In a landmark ruling announced yesterday, a judge at the Dubai International Finance Centre (DIFC) Courts decided that the claim, brought by Nest Investments SAL, had a “real prospect of success” and should proceed to trial.

However, the court dismissed the claimant's action against Joe El Fadl, the firm’s global financial services group lead in the Middle East.

Both D&TME and El Fadl had applied to the DIFC Courts to have the case struck out on jurisdictional grounds since the bank was based in the Lebanon and had been audited there for nearly 20 years by Deloitte’s Beirut office.

The minority shareholders argued, however, that they would not get a fair hearing in Beirut because of political considerations and had therefore decided to lodge their claim in the DIFC Courts against the regional firm since the Beirut firm was acting as its agent and the DIFC regulated both Deloitte and El Fadl.

The action stems from the bank’s collapse following the US Treasury Department’s October 2011 statement identifying it as “a financial institution of primary money laundering concern”.

The statement went on to highlight LCB’s role in facilitating the money-laundering activities of an international drugs network based in the Lebanon. According to the Treasury, the network was smuggling drugs from South America into Europe and the Middle East via West Africa, using the proceeds – laundered with the help of LCB – to buy cars in the US which were then sent to West Africa.

The Treasury Department also accused LCB management of links to Hezbollah officials outside of Lebanon, including through a subsidiary in Gambia which was partially owned by a Lebanese individual who was known to be a Hezbollah supporter. The US considers Hezbollah to be a terrorist organisation.

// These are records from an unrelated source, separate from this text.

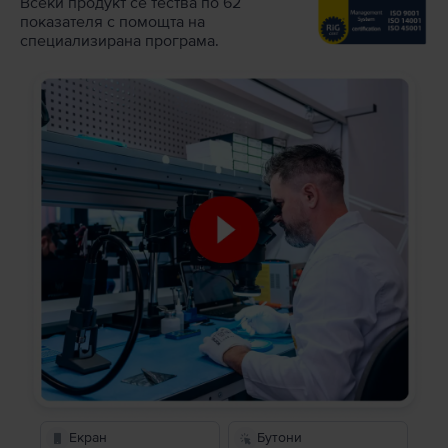
Всеки продукт се тества по 62
показателя с помощта на
специализирана програма.
Екран
Бутони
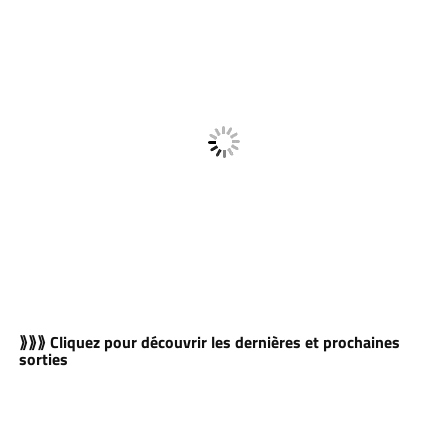
⟫⟫⟫ Cliquez pour découvrir les dernières et prochaines
sorties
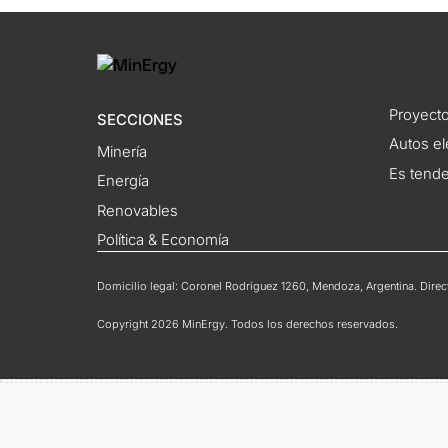
Proyecto
SECCIONES
Autos el
Minería
Es tend
Energía
Renovables
Política & Economía
Domicilio legal: Coronel Rodríguez 1260, Mendoza, Argentina. Directo
Copyright 2026 MinErgy. Todos los derechos reservados.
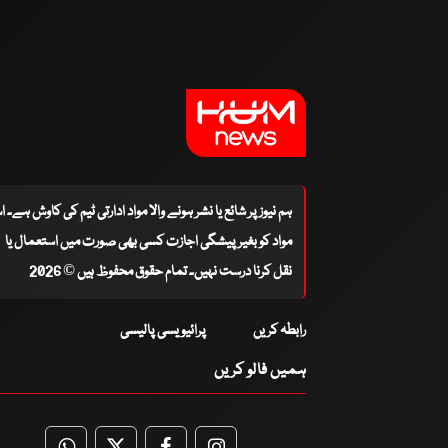
ہم نیوز پر شائع یا نشر ہونے والا مواد ادارتی ٹیم کی کاوش ہے۔ 
مواد کو بغیر پیشگی اجازت کسی بھی صورت میں استعمال یا
نقل کرنا درست نہیں۔ تمام حقوق محفوظ ہیں © 2026
رابطہ کریں
پرائیویسی پالیسی
ہمیں فالو کریں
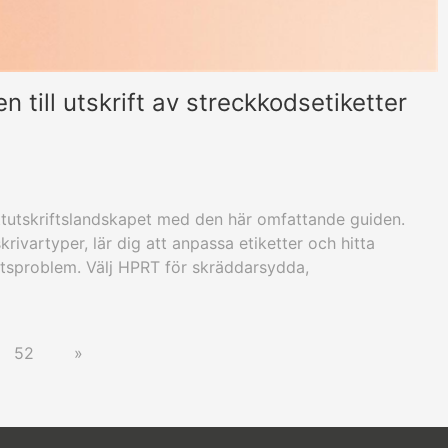
n till utskrift av streckkodsetiketter
ttutskriftslandskapet med den här omfattande guiden.
krivartyper, lär dig att anpassa etiketter och hitta
iftsproblem. Välj HPRT för skräddarsydda,
sutskrivningslösningar.
52
»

Overall, the Treasury’s financial crimes enforcement network (FinCEN) found that nearly $230m (£166m) of illicit funds had been laundered through LCB’s accounts while Deloitte was its auditor.

LCB later settled with US prosecutors for a sum of $102m.

Nest Investments alleges that Deloitte failed in its duty as auditors and allowed its relationship with LCB senior management and the majority of shareholders to become compromised. It also claims the firm failed to adhere to Deloitte’s high global standards on integrity, professionalism and objectivity.

A spokesman for Nest said that it was pleased about the DIFC Court’s decision. “The allegations against D&TME are serious in nature – involving complicity in money laundering and terrorist financing through the Lebanese Canadian Bank.

“The defendant plays a prominent role in the Middle East audit market and remains the auditor in liquidation at the bank. It is therefore particularly important that the allegations against D&TME be heard and answered in a competent court.”

Deloitte, however, pointed out that the firm and El Fadl had never entered into any contractual services relationship with the group of claimants.

“The claim against the partner has been correctly rejected by the DIFC court,” it said.

“The claim against the firm is without merit and the judgment revealed fundamental deficiencies in the claim. For example, it is not reasonably arguable that DIFC law governs the claim and the claim is based entirely on DIFC law. The firm will continue to vigorously resist any attempt to pursue the claim.”

The ruling is important for two reasons. Not only will it be the first audit negligence case to be heard by the DIFC Courts but it also extends the potential liability of DIFC-regulated bodies to the acts or omissions of foreign agents based in other jurisdictions.